WHAT NEEDS TO BE DONE -
Exactly and only the lines below from the one containing "ติดต่อลงโฆษณา" down to the one containing "Verpasse keine personalisierten" are wanted, both included; please exclude every picture.

*** Opening of DATA SHOWN ***

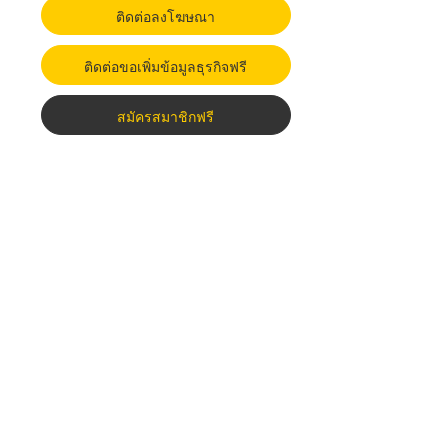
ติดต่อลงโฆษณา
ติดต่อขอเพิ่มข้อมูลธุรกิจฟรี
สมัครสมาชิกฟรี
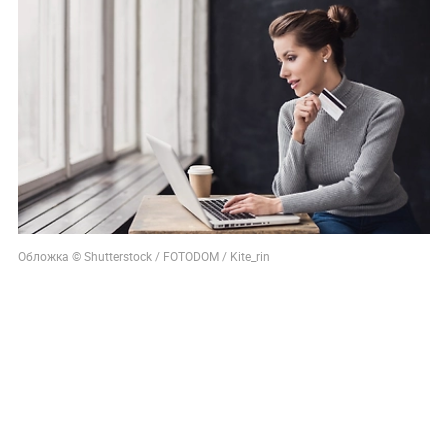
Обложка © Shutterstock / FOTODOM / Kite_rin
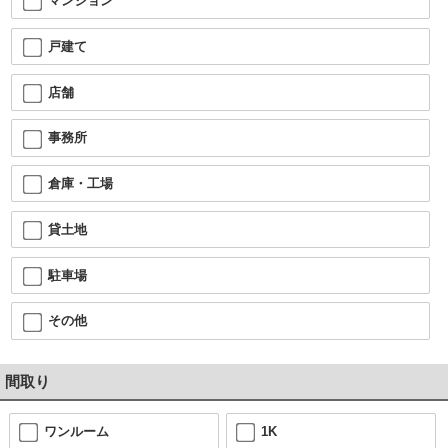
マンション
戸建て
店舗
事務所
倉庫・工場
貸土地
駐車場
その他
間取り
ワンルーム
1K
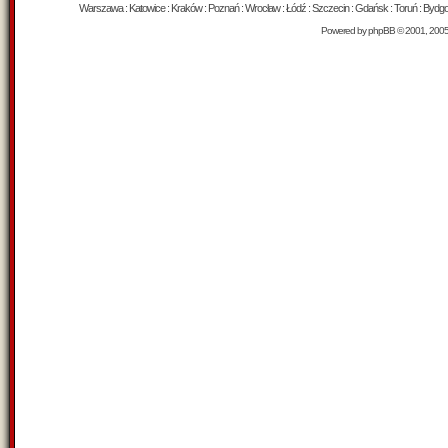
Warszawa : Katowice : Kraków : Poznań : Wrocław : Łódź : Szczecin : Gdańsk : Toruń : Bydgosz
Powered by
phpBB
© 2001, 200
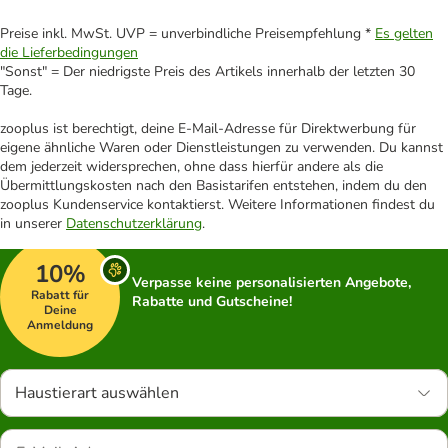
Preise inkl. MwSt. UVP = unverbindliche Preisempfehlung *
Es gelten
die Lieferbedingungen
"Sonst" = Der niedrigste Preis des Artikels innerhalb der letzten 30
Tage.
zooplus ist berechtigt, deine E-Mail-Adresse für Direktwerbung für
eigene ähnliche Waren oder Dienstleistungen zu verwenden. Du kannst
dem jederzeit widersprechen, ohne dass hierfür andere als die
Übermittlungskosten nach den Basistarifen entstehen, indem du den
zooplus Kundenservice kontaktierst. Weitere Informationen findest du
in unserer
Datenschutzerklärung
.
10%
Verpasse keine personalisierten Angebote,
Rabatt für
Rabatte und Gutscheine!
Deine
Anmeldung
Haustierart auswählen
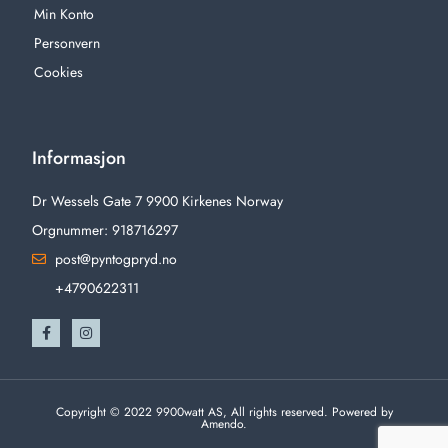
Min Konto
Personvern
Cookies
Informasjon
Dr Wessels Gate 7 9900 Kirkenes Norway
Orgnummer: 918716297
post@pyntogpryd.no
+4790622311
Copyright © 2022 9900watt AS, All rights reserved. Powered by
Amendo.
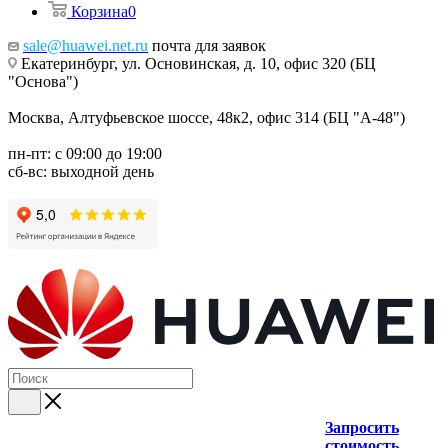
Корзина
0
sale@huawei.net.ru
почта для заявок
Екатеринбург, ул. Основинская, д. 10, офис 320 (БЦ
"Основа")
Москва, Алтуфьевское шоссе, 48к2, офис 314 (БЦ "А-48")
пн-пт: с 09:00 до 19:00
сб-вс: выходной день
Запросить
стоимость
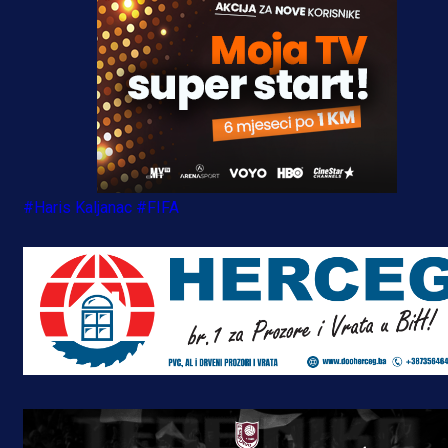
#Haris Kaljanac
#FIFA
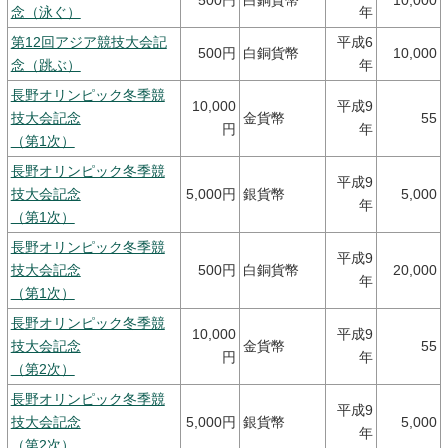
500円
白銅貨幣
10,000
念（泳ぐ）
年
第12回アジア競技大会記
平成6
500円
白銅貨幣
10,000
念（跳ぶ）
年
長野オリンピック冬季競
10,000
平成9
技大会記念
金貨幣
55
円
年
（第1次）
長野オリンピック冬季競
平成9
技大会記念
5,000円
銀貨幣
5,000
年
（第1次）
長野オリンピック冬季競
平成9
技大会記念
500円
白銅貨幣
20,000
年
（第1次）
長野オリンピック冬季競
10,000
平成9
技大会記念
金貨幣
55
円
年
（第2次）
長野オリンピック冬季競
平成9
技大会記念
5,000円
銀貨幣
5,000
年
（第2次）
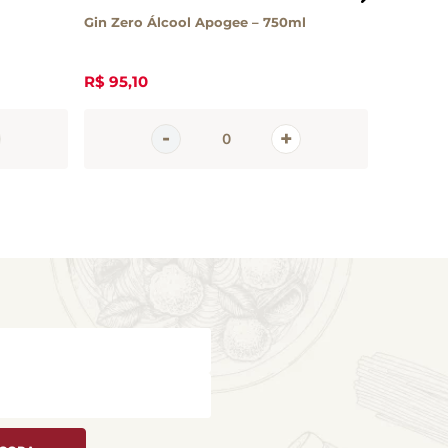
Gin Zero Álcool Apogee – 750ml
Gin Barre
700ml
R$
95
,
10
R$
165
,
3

*** Close of DATA SHOWN ***
*** Opening of DATA SHOWN ***

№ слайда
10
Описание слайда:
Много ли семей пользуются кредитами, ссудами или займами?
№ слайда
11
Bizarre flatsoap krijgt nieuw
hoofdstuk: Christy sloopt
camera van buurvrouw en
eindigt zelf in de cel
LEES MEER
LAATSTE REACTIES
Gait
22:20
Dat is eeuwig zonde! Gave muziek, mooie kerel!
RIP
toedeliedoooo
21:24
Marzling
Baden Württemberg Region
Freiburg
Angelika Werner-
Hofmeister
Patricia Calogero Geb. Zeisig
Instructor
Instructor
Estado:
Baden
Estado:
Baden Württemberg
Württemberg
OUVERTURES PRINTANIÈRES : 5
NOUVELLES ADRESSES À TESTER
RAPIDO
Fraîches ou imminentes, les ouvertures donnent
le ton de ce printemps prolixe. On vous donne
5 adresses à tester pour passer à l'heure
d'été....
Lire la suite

*** Close of DATA SHOWN ***

TASK OUTPUT -
ติดต่อลงโฆษณา
ติดต่อขอเพิ่มข้อมูลธุรกิจฟรี
สมัครสมาชิกฟรี
Обложка © Shutterstock / FOTODOM / Kite_rin
マンション
戸建て
店舗
事務所
倉庫・工場
貸土地
駐車場
その他
間取り
ワンルーム
1K
Warszawa : Katowice : Kraków : Poznań : Wrocław : Łódź : Szczecin : Gdańsk : Toruń : Bydgosz
Powered by
phpBB
© 2001, 200
Preise inkl. MwSt. UVP = unverbindliche Preisempfehlung *
Es gelten
die Lieferbedingungen
"Sonst" = Der niedrigste Preis des Artikels innerhalb der letzten 30
Tage.
zooplus ist berechtigt, deine E-Mail-Adresse für Direktwerbung für
eigene ähnliche Waren oder Dienstleistungen zu verwenden. Du kannst
dem jederzeit widersprechen, ohne dass hierfür andere als die
Übermittlungskosten nach den Basistarifen entstehen, indem du den
zooplus Kundenservice kontaktierst. Weitere Informationen findest du
in unserer
Datenschutzerklärung
.
10%
Verpasse keine personalisierten Angebote,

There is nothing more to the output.